Graciema foi para o quarto do Agenor. Ele quis primeiro levá-la para a casa de uma tia, que Graciema nem sabia se tinha olhos empapuçados e fios de barba como a madrinha ou não: nunca tinha visto a tia do Agenor.

Não quis. Sabia como era: ficava uns dias, a Terezinha chorava, a tia começava com indiretas: a vida cara, não se pode ajudá os otros... Magine: o arroiz tá a mil e seiscento, e arroiz canjiquinha!

Não! Mais cedo ou mais tarde, algum homem tomaria conta dela, mesmo. Que fosse logo o Agenor, então. O preto era bom, gostava da Terezinha.

Ele queria casar. Graciema disse: não precisa, homem. Quem quiser falar que fale: eu vou morar com você, sem casar nem nada.

Agenor pensou que ela queria viver no quarto dele de cama separada. Fora assim: estavam no bonde 19 e chovia a potes. Ela explicava que queria ficar mesmo com ele, de uma vez. Não desejava ir para a casa de uma desconhecida. O negro tinha pigarreado, a voz tinha ficado dura como se fosse para um discurso no sindicato: - Garciema!

A Terezinha tinha começado a chorar. Agenor assustava a criança, com a voz de discurso. E o negro precisou falar alto, para poder ser ouvido. Que vale que o bonde vinha quase vazio, e trovejava forte.

- Garciema! se você vai p'ro meu quarto... você compreende... eu sô home, Garciema, não é por mal... sim, mais eu posso - eu sei que posso - perdê a cabeça, só cum você no meu quarto, Garciema! Você sabe cumo é home... Tô le avisando; se quizé casá comigo, eu caso. Você... se você quizé, pode i p'ro meu quarto hoji mêmo... Drumi comigo, que aminhã eu porvidencio os papés. Pode confiança, Garciema: eu preto de palavra!

Graciema se lembrara: e depois? Casava com o negro, e ele poderia dizer desaforos... Resto dos outros... Que vergonha!

- Qual nada, Agenor. Vou para o seu quarto e você não precisa pensar em casamento. Já faz até muito por mim em me querer bem.

Agenor não entendia. Agenor não tem malícia.

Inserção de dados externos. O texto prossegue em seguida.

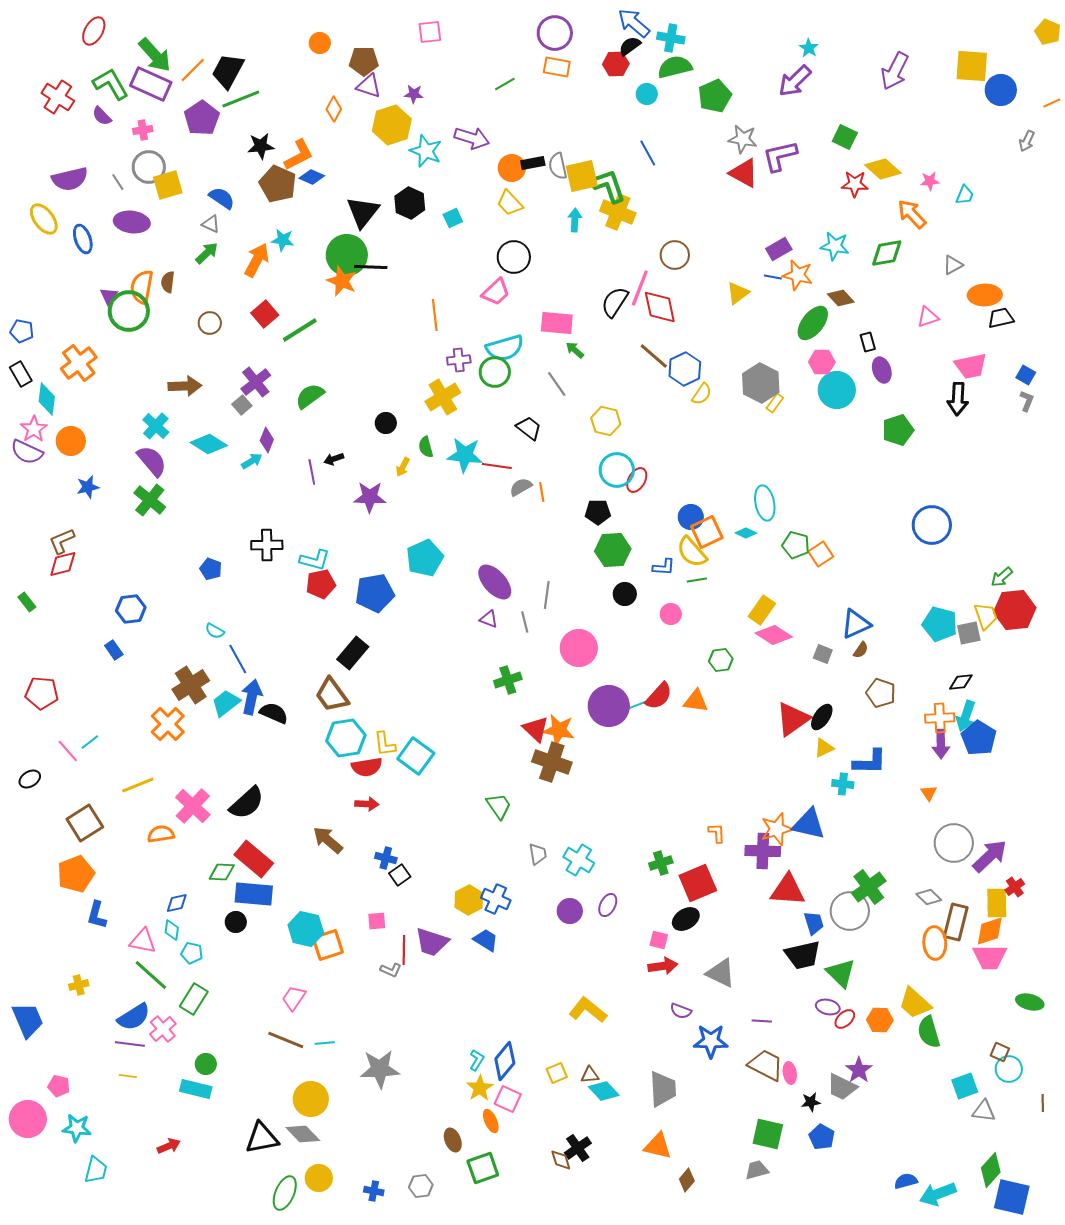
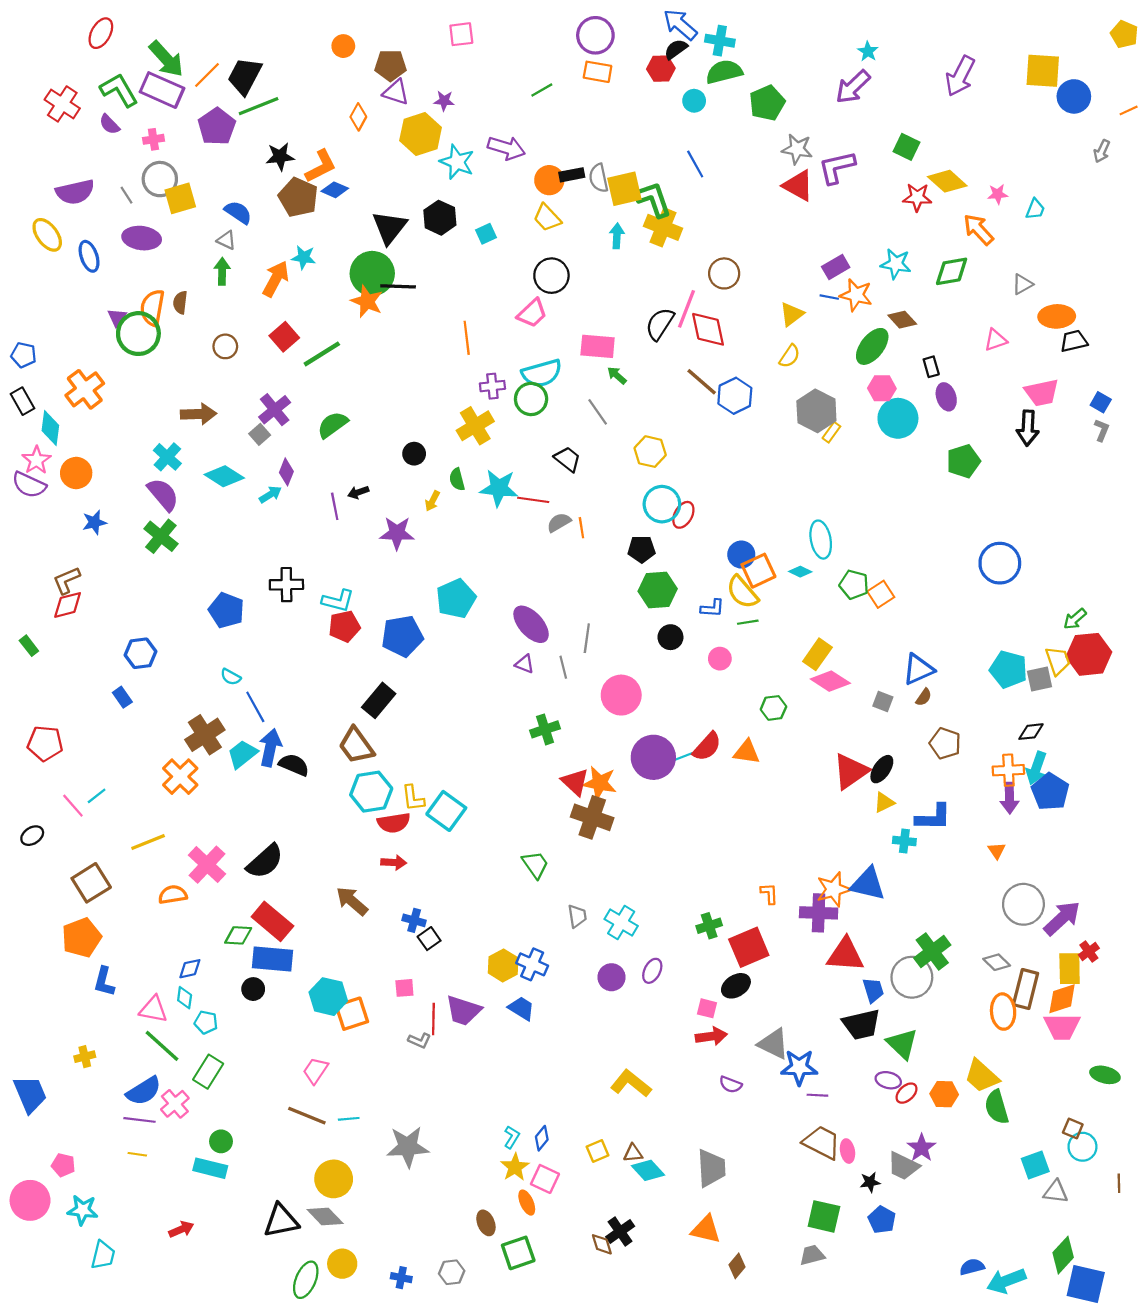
green arrow: (207, 253) -> (222, 271), turned -45
yellow semicircle: (702, 394) -> (790, 356), moved
blue pentagon: (211, 569) -> (226, 610), size x1.5
blue star: (711, 1041) -> (799, 1067), moved
blue diamond: (505, 1061) -> (542, 1138), size x0.6

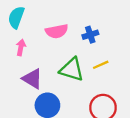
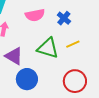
blue cross: (90, 35) -> (64, 18), turned -32

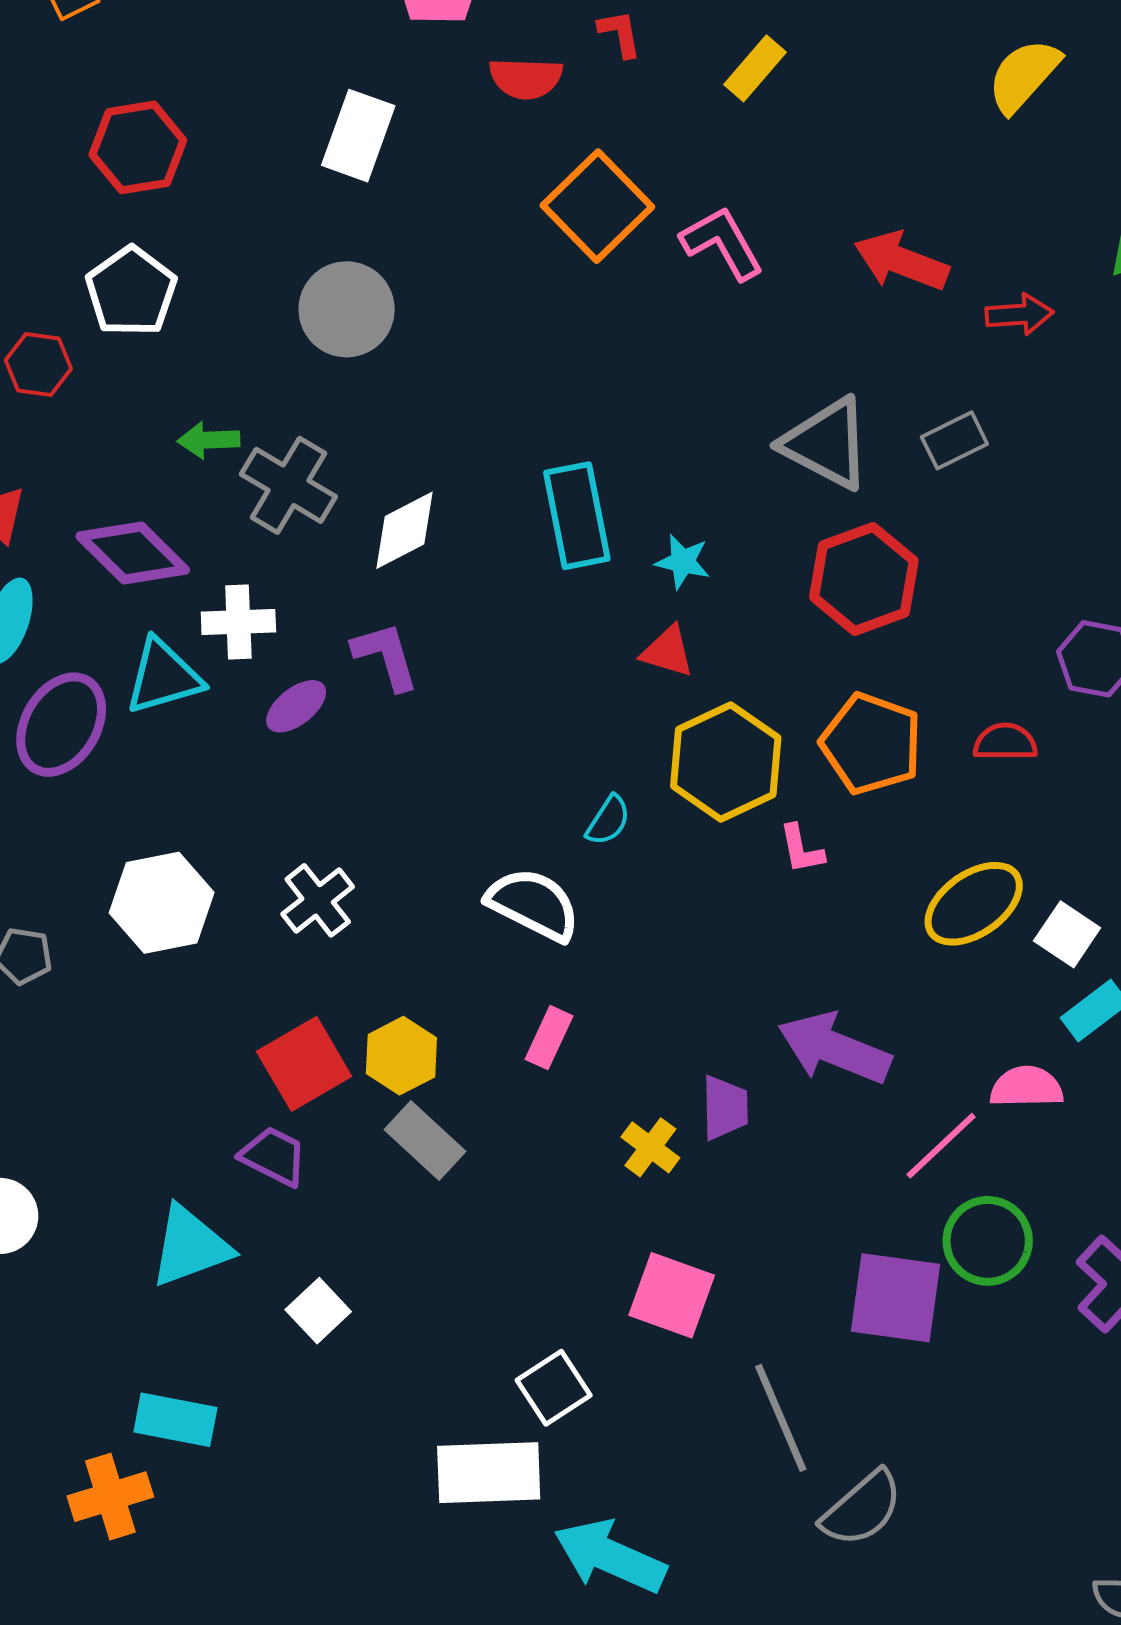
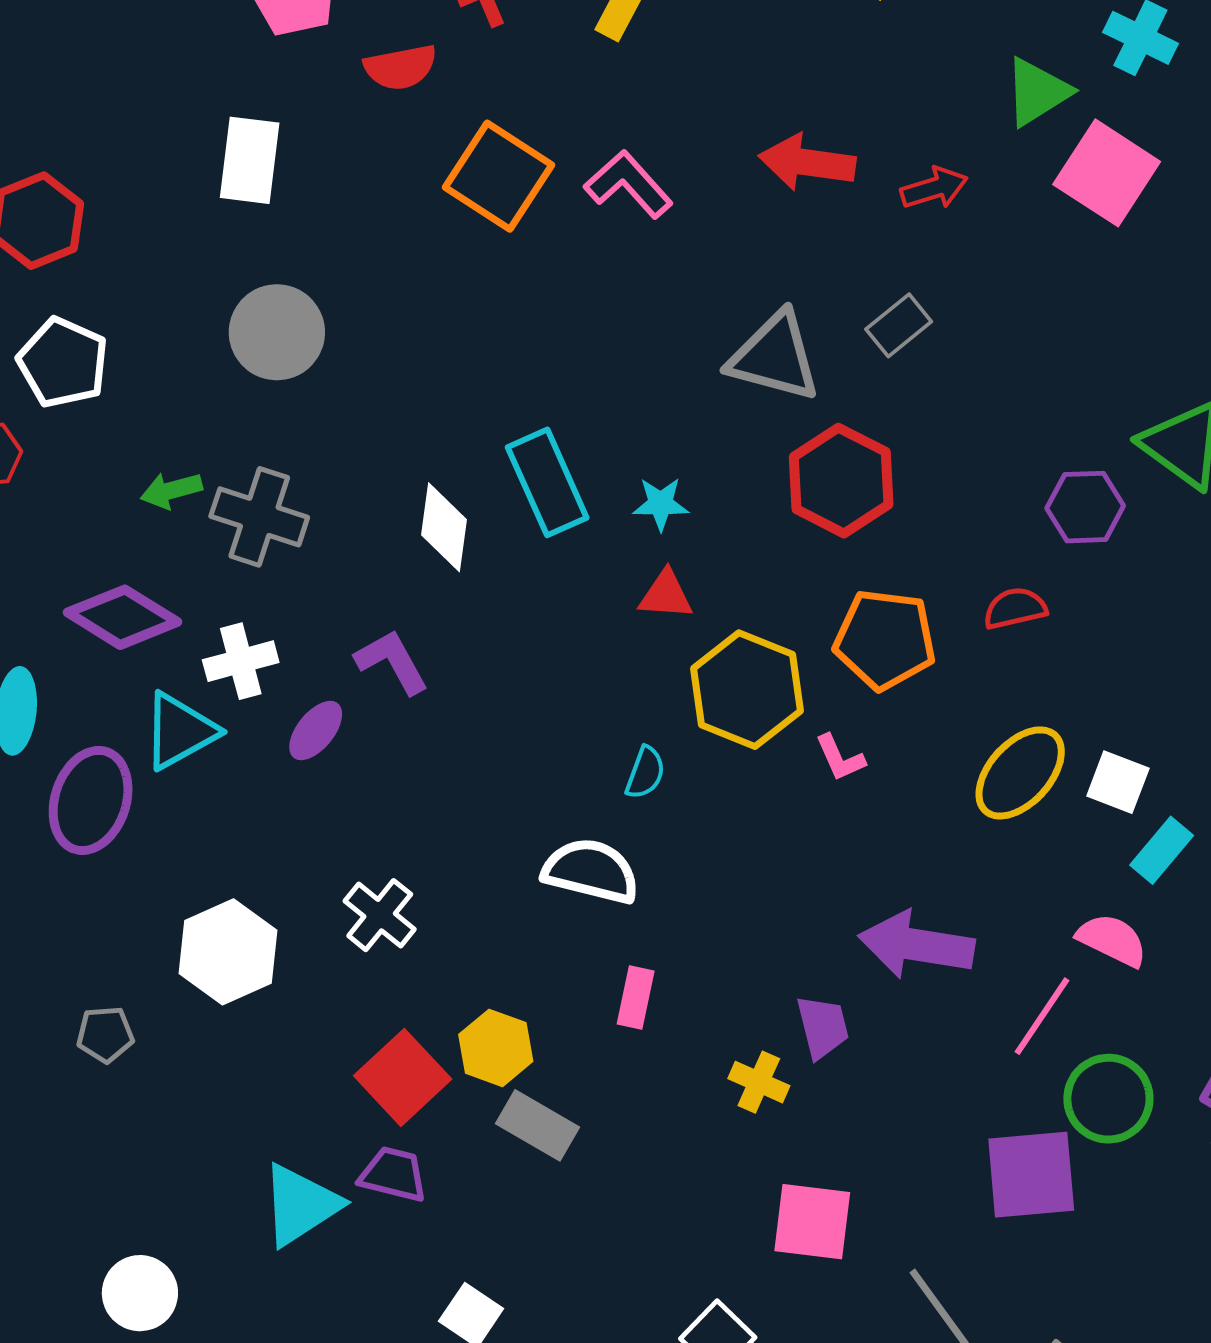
white diamond: (405, 530) -> (444, 527), moved, turned -42
pink semicircle: (1026, 1087) -> (1112, 940), turned 40
cyan triangle: (190, 1246) -> (300, 1205), moved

- Garciema... Garciema! Oie que eu sô capaiz de perdê a cabeça e pegá você. Você sabe que eu le amo!

Graciema reuniu toda a coragem na garganta, ficou muito corada, mas disse: você pode perder a cabeça, Agenor, que eu não me importo!

Teve uma vergonha! Mas não sabia que Agenor tinha ficado também com o rosto pegando fogo: aquele "eu te amo" que dissera, saíra à custa da voz de discurso, dura e grave, e à custa daquele fogaréu pela cabeça toda.

Depois que disse, Agenor ficou pensando: vergonha é coisa quente! E o mais ruim são aqueles que na guéla da gente, que nem na hora de saudá o delegado do Trabaio, quando ele vai na sede do sindicato!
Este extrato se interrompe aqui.